Twenty years ago my first book was published. Torrie and the Dragon came out from a Canadian children’s publisher called Roussan in 1997. It was shorter and had less depth than I would have liked, but in Canada, kids’ books were often quite short. I think of it now as something long ago and far away, but when I go back and look at it, I realize it was not bad at all. I quite like it still, especially the humour of Torrie’s narrative voice, which has echoes of Milne, Lang, and the like, I think. And one thing it had, which the publisher of the later Torrie books wanted cut, was the framing story of what I called the peanut gallery — the crowd of sometimes restive animals and Old Things in the Wild Forest to whom Torrie was telling his adventures.
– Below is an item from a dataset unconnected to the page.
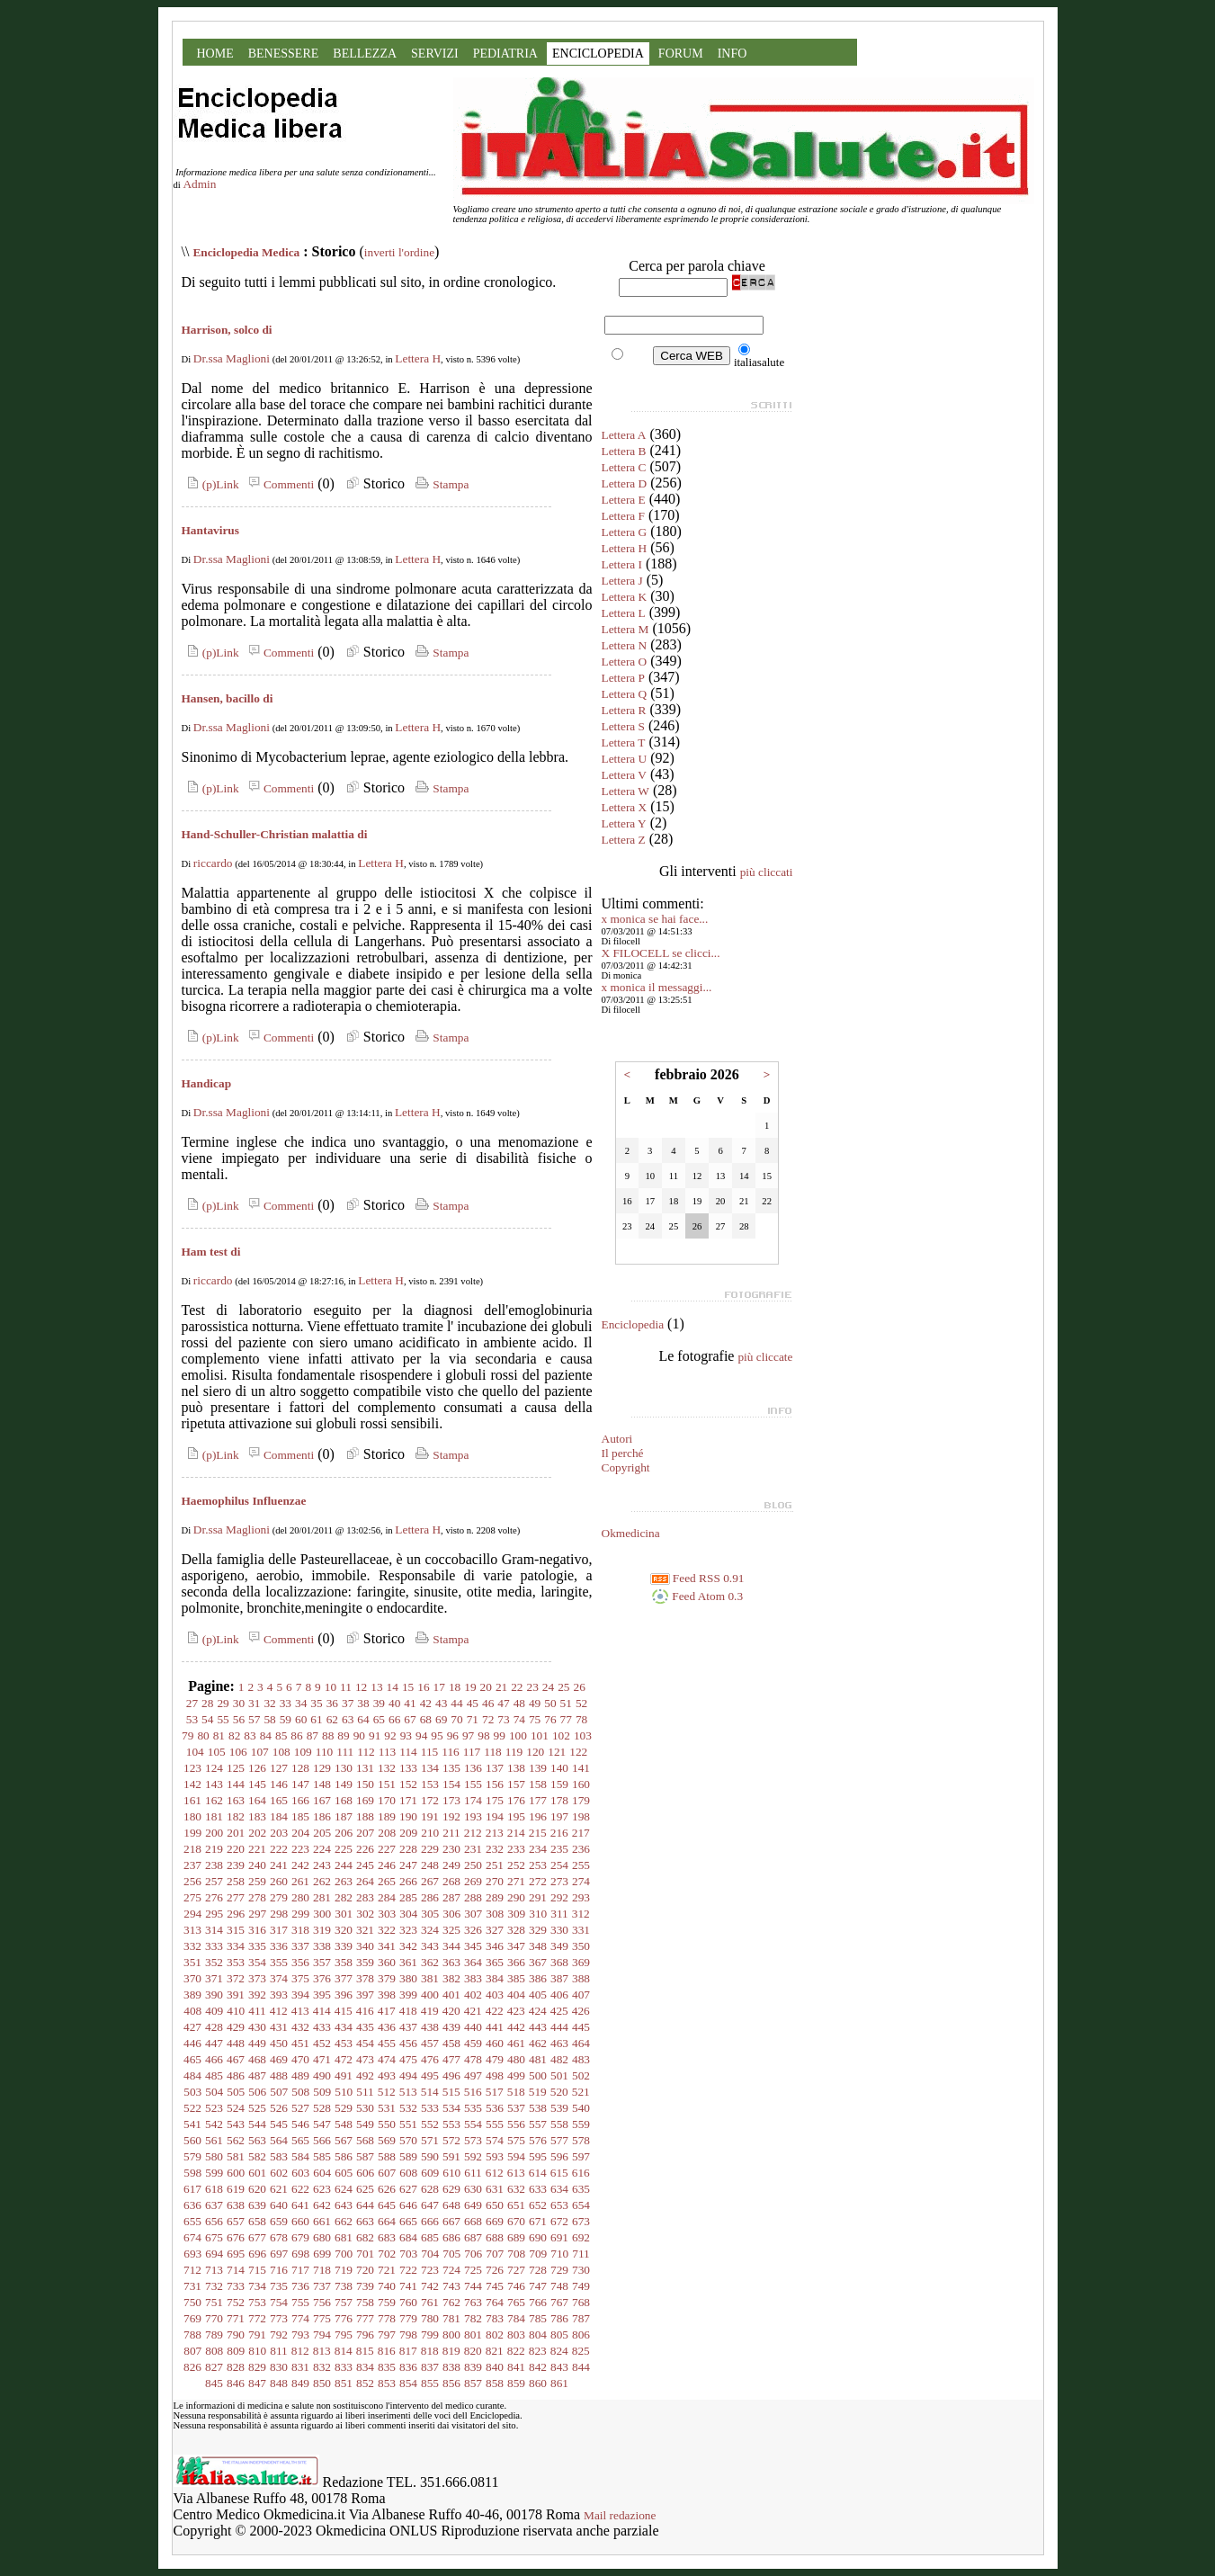 This screenshot has width=1215, height=2576. I want to click on 619, so click(236, 2189). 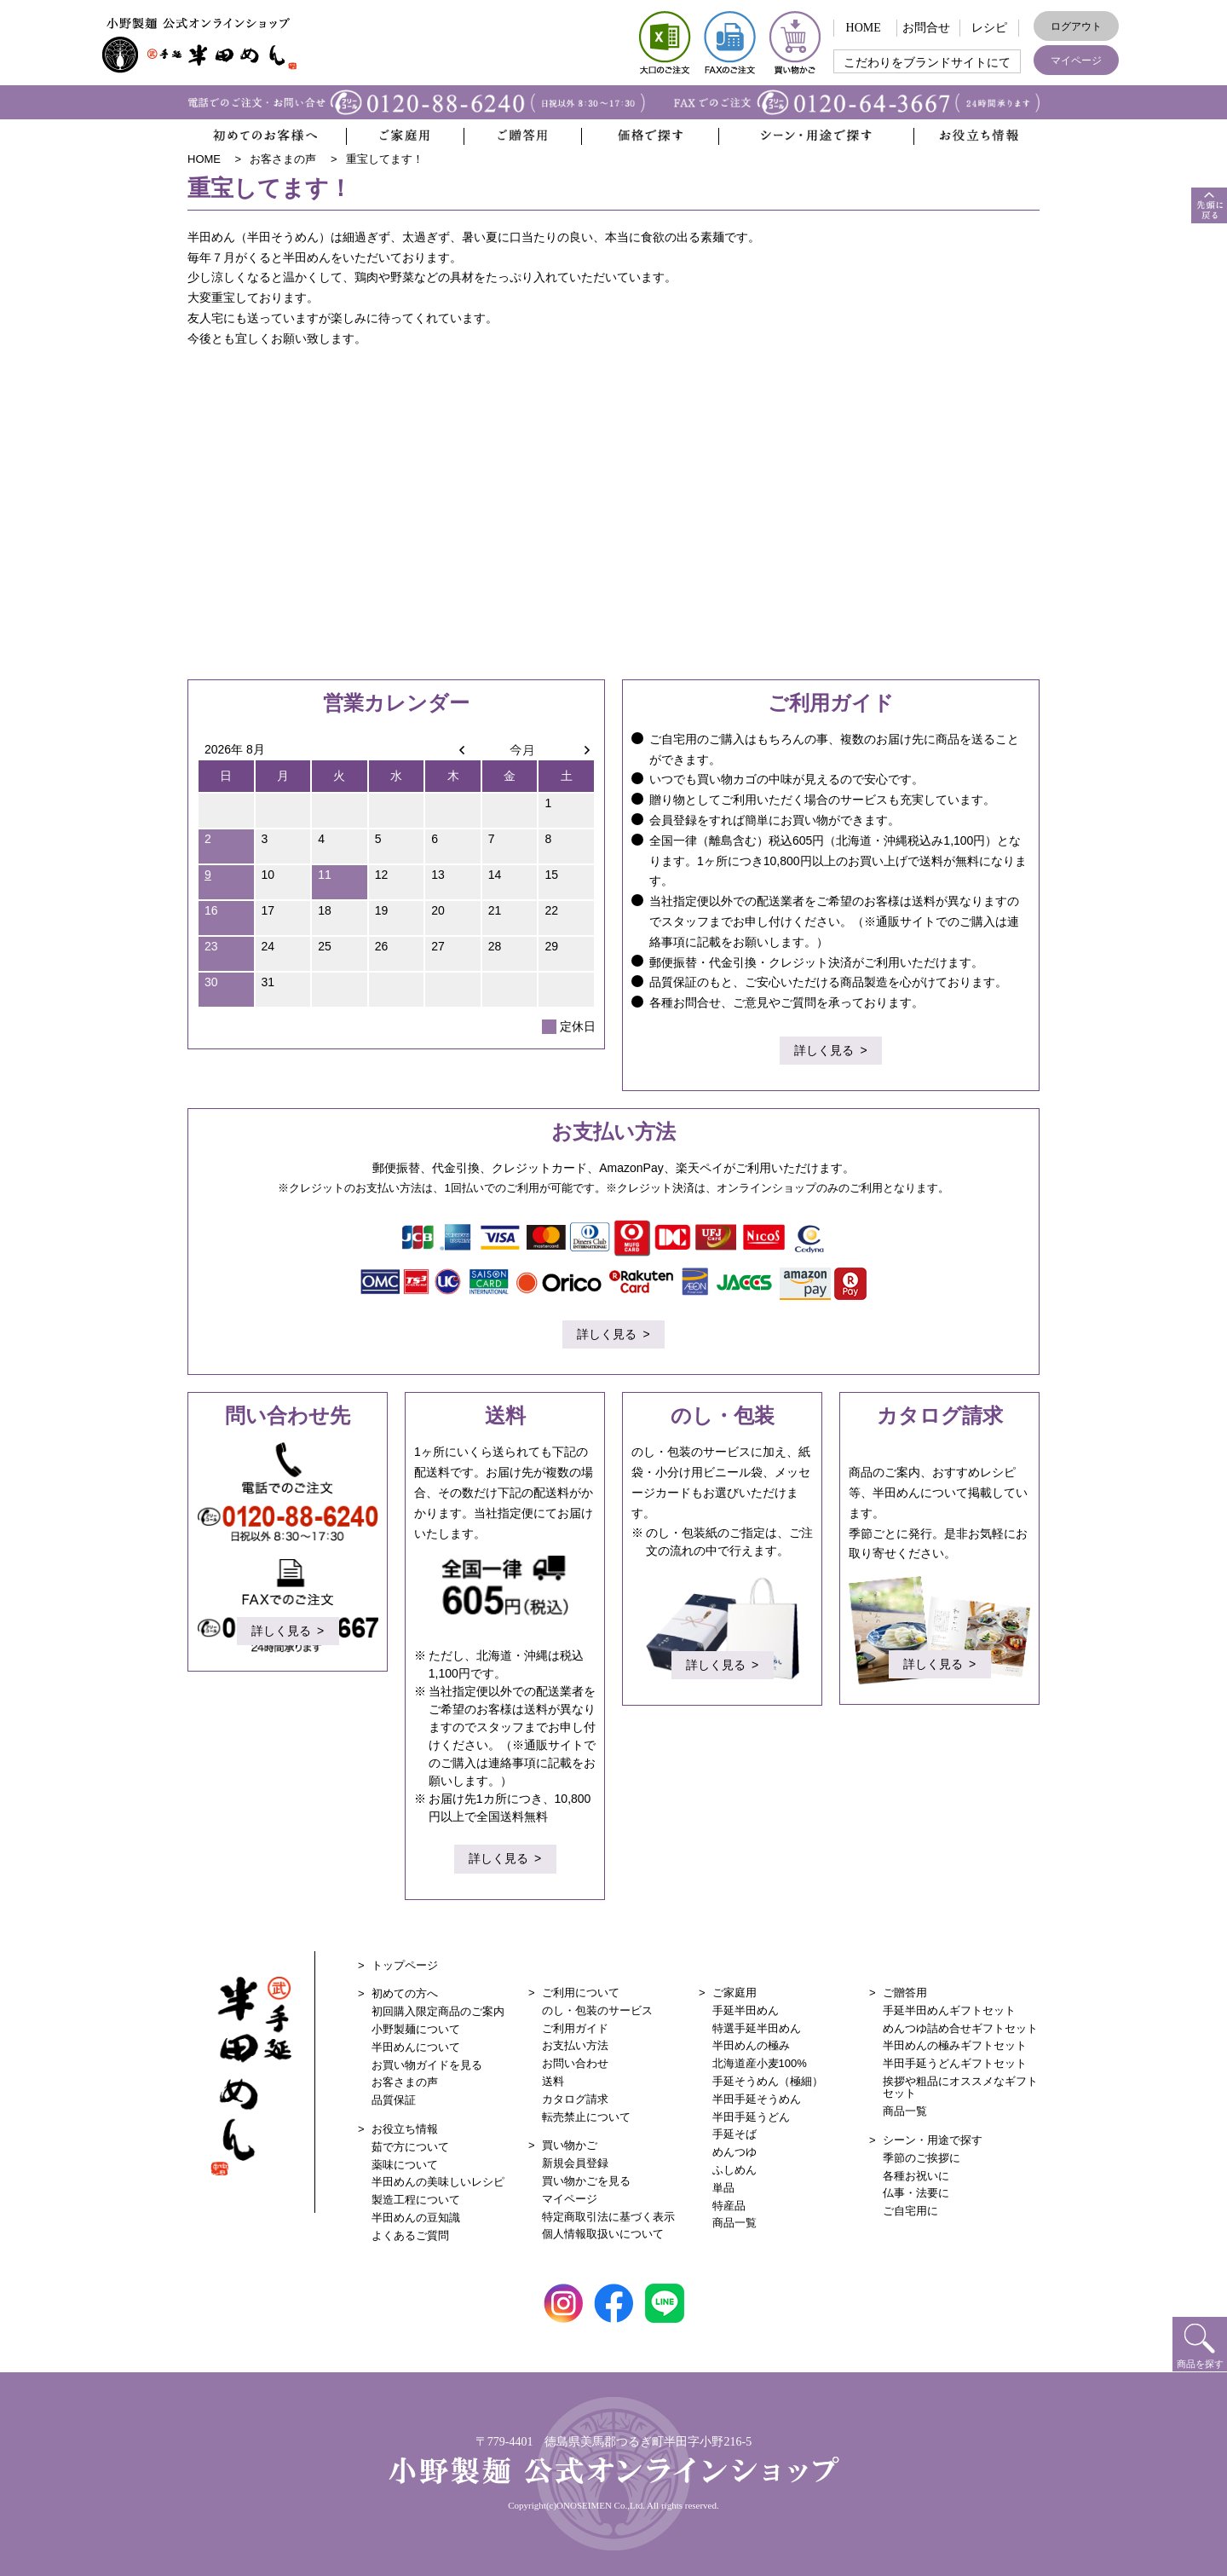 What do you see at coordinates (438, 2011) in the screenshot?
I see `初回購入限定商品のご案内` at bounding box center [438, 2011].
I wrote it when I was twenty, in eight days, during my father’s final illness. It’s the only eventually-published thing of mine he ever got to read, though it didn’t find a publisher till I was twenty-nine. A young enchantress gets fed up with her sorcerer father turning captured trespassers into wolf-headed guards, steals the latest victim from the dungeon, and sets off with him to slay a dragon and save his kingdom, all accompanied by Torrie, small and furry, ancient and wise, oldest of the Old Things of the Wild Forest.
Here’s the cover (art by Dean Bloomfield):
Some years and several other Torrie books later, I would rewrite it to make it more what I’d always wanted it to be, and that completely retold version, Torrie and the Dragonslayers, is still in print and available as an ebook as well. (I’ll talk about it later in this chronological survey.)